■ How to complete this task:
In the data below, how many lines contain the word "publication"? Answer with the number alone.

■ Source data:

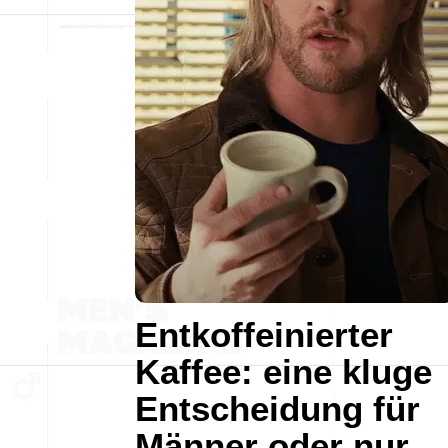
Entkoffeinierter
Kaffee: eine kluge
Entscheidung für
Männer oder nur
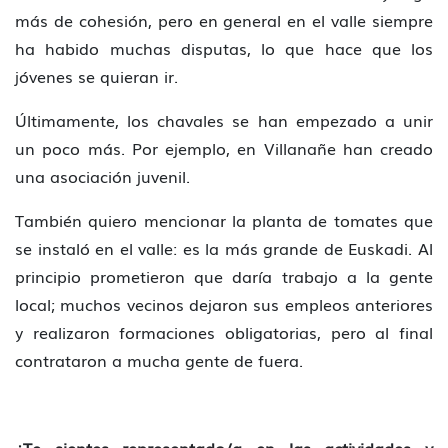
más de cohesión, pero en general en el valle siempre
ha habido muchas disputas, lo que hace que los
jóvenes se quieran ir.
Últimamente, los chavales se han empezado a unir
un poco más. Por ejemplo, en Villanañe han creado
una asociación juvenil.
También quiero mencionar la planta de tomates que
se instaló en el valle: es la más grande de Euskadi. Al
principio prometieron que daría trabajo a la gente
local; muchos vecinos dejaron sus empleos anteriores
y realizaron formaciones obligatorias, pero al final
contrataron a mucha gente de fuera.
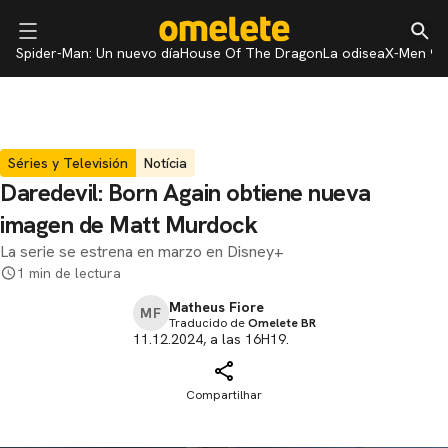
Spider-Man: Un nuevo día
House Of The Dragon
La odisea
X-Men 97
Séries y Televisión
Notícia
Daredevil: Born Again obtiene nueva
imagen de Matt Murdock
La serie se estrena en marzo en Disney+
1 min de lectura
Matheus Fiore
MF
Traducido de
Omelete BR
11.12.2024, a las 16H19.
Compartilhar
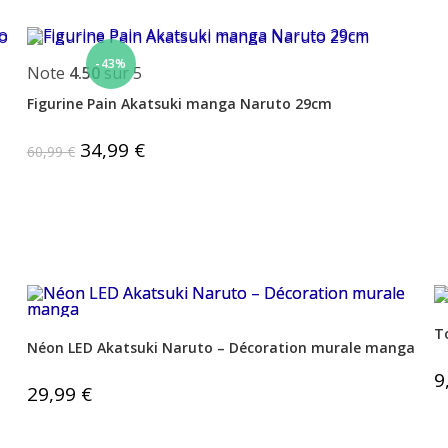
-43%
Note
4.50
sur 5
Figurine Pain Akatsuki manga Naruto 29cm
Le
34,99
€
Le
60,99
€
prix
prix
initial
actuel
était :
est :
60,99 €.
34,99 €.
T
Néon LED Akatsuki Naruto – Décoration murale manga
9
29,99
€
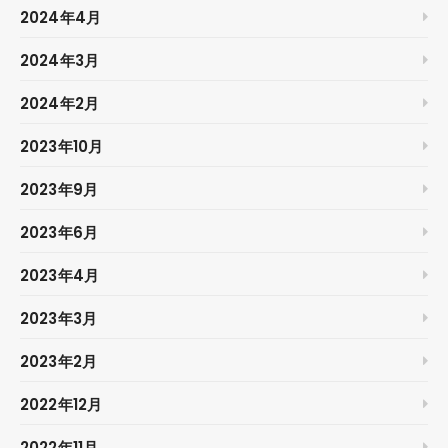
2024年4月
2024年3月
2024年2月
2023年10月
2023年9月
2023年6月
2023年4月
2023年3月
2023年2月
2022年12月
2022年11月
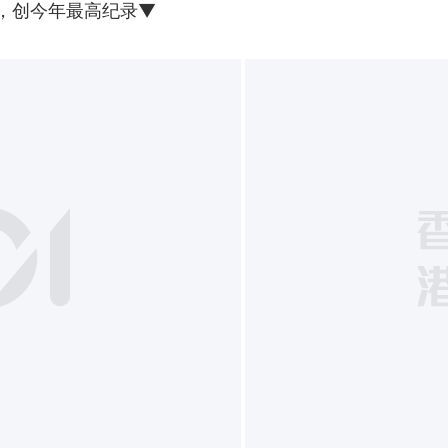
度，创今年最高纪录▼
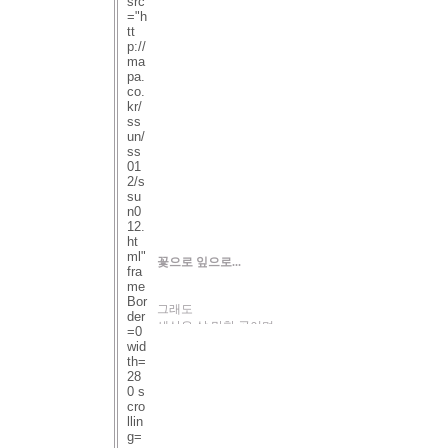
src
="h
tt
p://
ma
pa.
co.
kr/
ss
un/
ss
01
2/s
su
n0
12.
ht
ml"
꽃으로 잎으로...
fra
me
Bor
그래도
der
세상은 살 만한 곳이며
=0
뭐니뭐니 해도
wid
사랑은 아름답다고
th=
28
돌아온 꽃들
0 s
낯 붉히며 소곤소곤
cro
잎새들도 까닥까닥
llin
g=
맞장구 치는 봄날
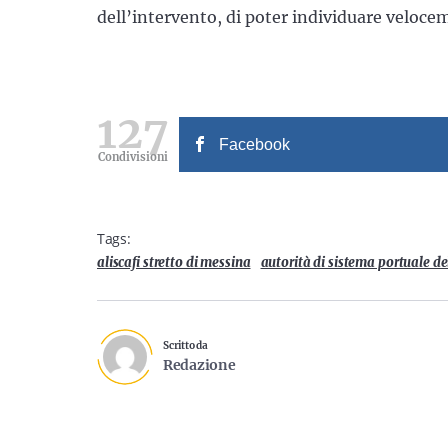
dell’intervento, di poter individuare velocem
127
Facebook
Condivisioni
Tags:
aliscafi stretto di messina
autorità di sistema portuale del
Scritto da
Redazione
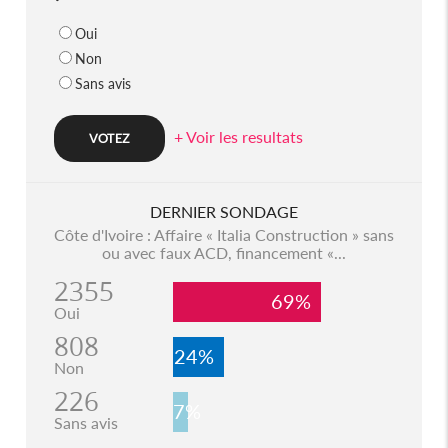
Oui
Non
Sans avis
+ Voir les resultats
DERNIER SONDAGE
Côte d'Ivoire : Affaire « Italia Construction » sans
ou avec faux ACD, financement «...
2355
69%
Oui
808
24%
Non
226
7%
Sans avis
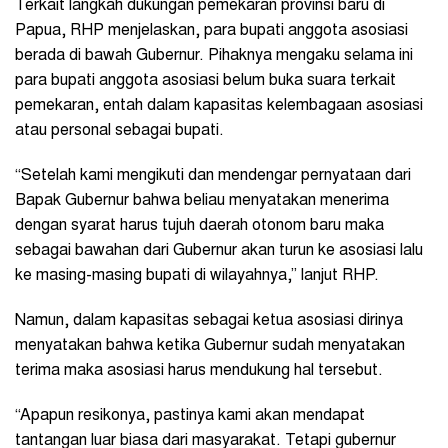
Terkait langkah dukungan pemekaran provinsi baru di
Papua, RHP menjelaskan, para bupati anggota asosiasi
berada di bawah Gubernur. Pihaknya mengaku selama ini
para bupati anggota asosiasi belum buka suara terkait
pemekaran, entah dalam kapasitas kelembagaan asosiasi
atau personal sebagai bupati.
“Setelah kami mengikuti dan mendengar pernyataan dari
Bapak Gubernur bahwa beliau menyatakan menerima
dengan syarat harus tujuh daerah otonom baru maka
sebagai bawahan dari Gubernur akan turun ke asosiasi lalu
ke masing-masing bupati di wilayahnya,” lanjut RHP.
Namun, dalam kapasitas sebagai ketua asosiasi dirinya
menyatakan bahwa ketika Gubernur sudah menyatakan
terima maka asosiasi harus mendukung hal tersebut.
“Apapun resikonya, pastinya kami akan mendapat
tantangan luar biasa dari masyarakat. Tetapi gubernur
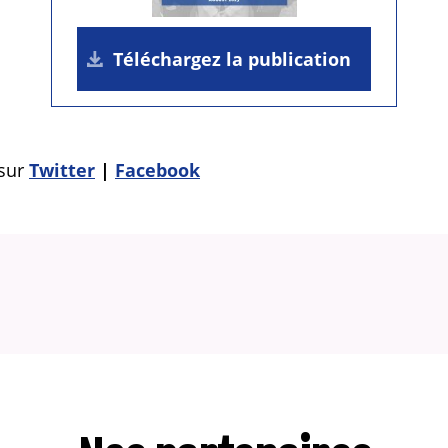
Téléchargez la publication
 sur
Twitter
Facebook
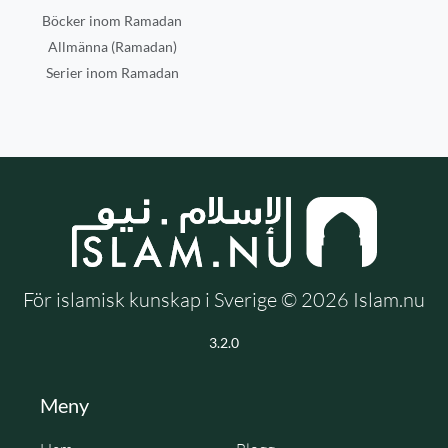
Böcker inom Ramadan
Allmänna (Ramadan)
Serier inom Ramadan
För islamisk kunskap i Sverige © 2026 Islam.nu
3.2.0
Meny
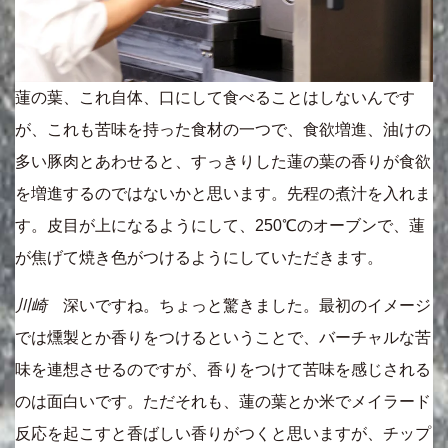
蓮の葉、これ自体、口にして食べることはしないんです
が、これも苦味を持った食材の一つで、食欲増進、油けの
多い豚肉とあわせると、すっきりした蓮の葉の香りが食欲
を増進するのではないかと思います。先程の煮汁を入れま
す。皮目が上になるようにして、250℃のオーブンで、蓮
が焦げて焼き色がつけるようにしていただきます。
川崎
深いですね。ちょっと驚きました。最初のイメージ
では燻製とか香りをつけるということで、バーチャルな苦
味を連想させるのですが、香りをつけて苦味を感じされる
のは面白いです。ただそれも、蓮の葉とか米でメイラード
反応を起こすと香ばしい香りがつくと思いますが、チップ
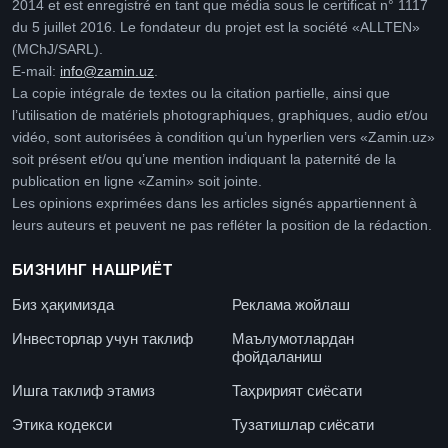
2014 et est enregistré en tant que média sous le certificat n° 1117
du 5 juillet 2016. Le fondateur du projet est la société «ALLTEN»
(MChJ/SARL).
E-mail:
info@zamin.uz
.
La copie intégrale de textes ou la citation partielle, ainsi que
l’utilisation de matériels photographiques, graphiques, audio et/ou
vidéo, sont autorisées à condition qu’un hyperlien vers «Zamin.uz»
soit présent et/ou qu’une mention indiquant la paternité de la
publication en ligne «Zamin» soit jointe.
Les opinions exprimées dans les articles signés appartiennent à
leurs auteurs et peuvent ne pas refléter la position de la rédaction.
БИЗНИНГ НАШРИЁТ
Биз ҳақимизда
Реклама жойлаш
Инвесторлар учун таклиф
Маълумотлардан
фойдаланиш
Ишга таклиф этамиз
Таҳририят сиёсати
Этика кодекси
Тузатишлар сиёсати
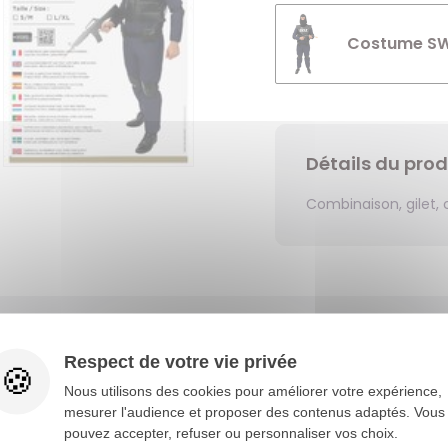
Costume SWA
Détails du prod
Combinaison, gilet, 
Vous aimerez aussi
Respect de votre vie privée
Nous utilisons des cookies pour améliorer votre expérience,
mesurer l'audience et proposer des contenus adaptés. Vous
pouvez accepter, refuser ou personnaliser vos choix.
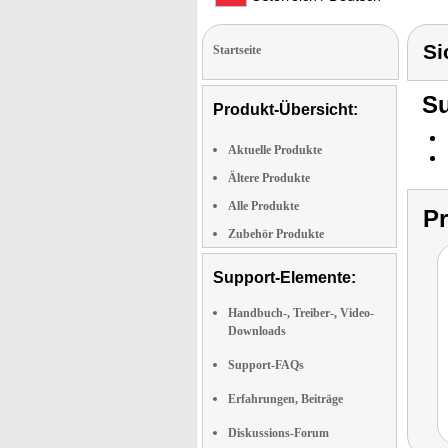
Si
Startseite
Su
Produkt-Übersicht:
Aktuelle Produkte
Ältere Produkte
Alle Produkte
P
Zubehör Produkte
Support-Elemente:
Handbuch-, Treiber-, Video-
Downloads
Support-FAQs
Erfahrungen, Beiträge
Diskussions-Forum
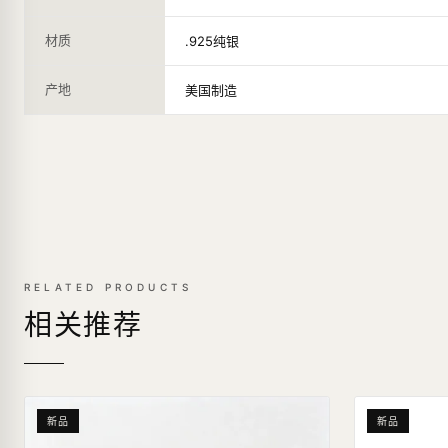
材质
.925纯银
产地
美国制造
RELATED PRODUCTS
相关推荐
新品
新品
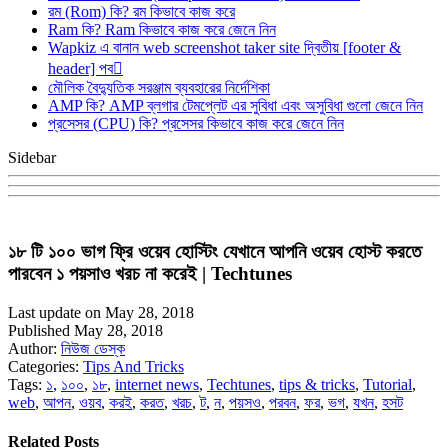
রম (Rom) কি? রম কিভাবে কাজ করে
Ram কি? Ram কিভাবে কাজ করে জেনে নিন
Wapkiz এ বানান web screenshot taker site দ্বিতীয় [footer &
header] পব
মৌলিক বৈদ্যুতিক সরঞ্জাম ব্যবহারের নির্দেশিকা
AMP কি? AMP ব্লগার টেমপ্লেট এর সুবিধা এবং অসুবিধা গুলো জেনে নিন
প্রসেসর (CPU) কি? প্রসেসর কিভাবে কাজ করে জেনে নিন
Sidebar
১৮ টি ১০০ ভাগ ফ্রি ওয়েব হোস্টিং যেখানে আপনি ওয়েব হোস্ট করতে
পারবেন ১ পয়সাও খরচ না করেই | Techtunes
Last update on May 28, 2018
Published May 28, 2018
Author:
নিউজ ডেস্ক
Categories:
Tips And Tricks
Tags:
১
,
১০০
,
১৮
,
internet news
,
Techtunes
,
tips & tricks
,
Tutorial
,
web
,
আপন
,
ওয়ব
,
করই
,
করত
,
খরচ
,
ট
,
ন
,
পয়সও
,
পরবন
,
ফর
,
ভগ
,
যখন
,
হসট
Related Posts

■ Result for this task:
2